AIR COMMODORE DAI WHITTINGHAM FRAES
Chief Executive, UK Flight Safety Committee
Dai Whittingham joined the RAF as a pilot in 1974. He flew Phantoms in the Air Defence fighter role and also served as a flying instructor on the Jet Provost. He has commanded an E-3D AWACS squadron and the main operating base of RAF Waddington.
A graduate of the Royal College of Defence Studies, he deployed in 2004 as the Air Component Commander for all UK flying operations in Iraq and Afghanistan, prior to taking up an MOD operational management appointment.

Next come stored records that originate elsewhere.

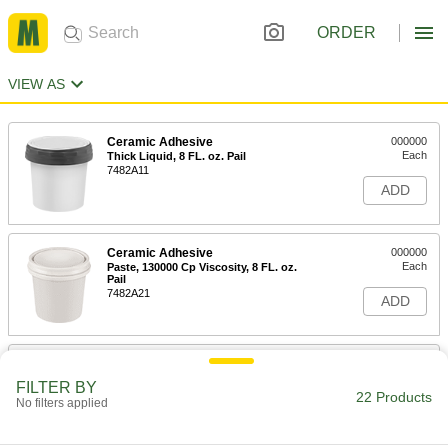
ORDER
VIEW AS
Ceramic Adhesive
000000
Each
Thick Liquid, 8 FL. oz. Pail
7482A11
ADD
Ceramic Adhesive
000000
Each
Paste, 130000 Cp Viscosity, 8 FL. oz.
Pail
7482A21
ADD
Ceramic Adhesive
000000
Each
Paste, 190000 Cp Viscosity 8 FL. oz.
FILTER BY
Pail
22 Products
No filters applied
7482A31
ADD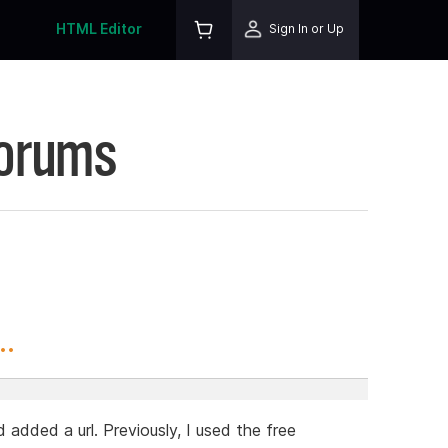
HTML Editor
Sign In or Up
Forums
..
 added a url. Previously, I used the free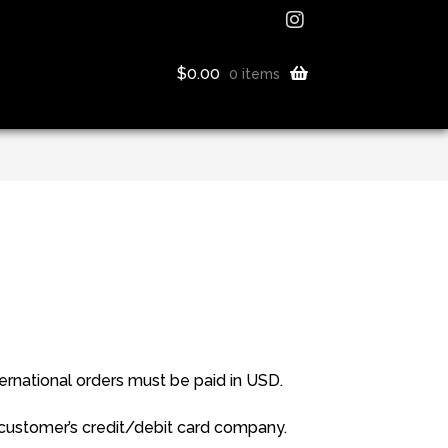
$
0.00
0 items
rnational orders must be paid in USD.
 customer’s credit/debit card company.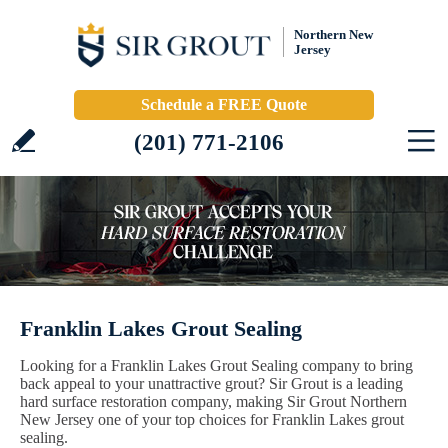
Northern New
Jersey
Schedule a FREE Quote
(201) 771-2106
Franklin Lakes Grout Sealing
Looking for a Franklin Lakes Grout Sealing company to bring
back appeal to your unattractive grout? Sir Grout is a leading
hard surface restoration company, making Sir Grout Northern
New Jersey one of your top choices for Franklin Lakes grout
sealing.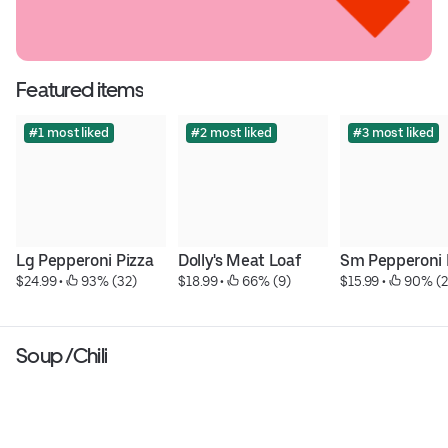
Featured items
#1 most liked
#2 most liked
#3 most liked
Lg Pepperoni Pizza
Dolly's Meat Loaf
Sm Pepperoni 
$24.99
 • 
 93% (32)
$18.99
 • 
 66% (9)
$15.99
 • 
 90% (2
Soup /Chili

MOD duties included policy for air safety, UK and European airspace, ATM aircraft equipment and UAVs; he also chaired the Military Aviation Regulatory Group. He has held responsibility for operational management and oversight of all RAF airborne surveillance platforms and the RAF Search and Rescue Force. His last formal military appointment was as Deputy Commander, NATO Airborne Early Warning and Control Force.
Dai joined the UKFSC as Chief Executive in February 2012, where he works with a wide range of industry partners to improve commercial aviation safety. Currently Chairman of the national Laser Working Group and the Honourable Company of Air Pilots Technical Committee, he is also a member of the RAeS Flight Operations Group and a number of industry forums in the UK and Europe.
Independent (Flight Crew)
Independent (Helicopter Crew)
Phil started his 48 years in aircraft engineering, by way of an Apprenticeship at BAC Weybridge (Brooklands) finishing with building Concorde Fuselages, Fins and Rudders. Preferring Maintenance to production, he went to Heathrow, starting on HS125’s with Fields (Hunting) then British Airways RB211 Engine Overhaul shop. Eventually to escape workshops, Phil joined Aer Lingus, eventually becoming a Licenced Engineer with CRS on the B737 Classic and acting as a Crew Chief as required. At this time, he was the de-icing co-ordinator and sat on the Heathrow airport committee of de-icing best practice.
For a short period, Phil was on the LHR RAeS committee. Phil left LHR after 25 years and worked in Farnborough, then ATC Lasham, became a supervisor at Malaysian in KL and a Technician in Lufthansa FRA. He returned to the UK back into ATC Lasham, as a Licenced Engineer, working at the Lasham base with periods at Southend. Phil went back to LHR with Saudi Arabian for two further years, where he had a Saudi A&P licence with CRS for the B777 & B747
Classic. Phil first became a Quality Engineer at ATC Lasham.
Currently, Phil works for TAG Aviation at Farnborough as a Quality Engineer including presenting Part 145 Training.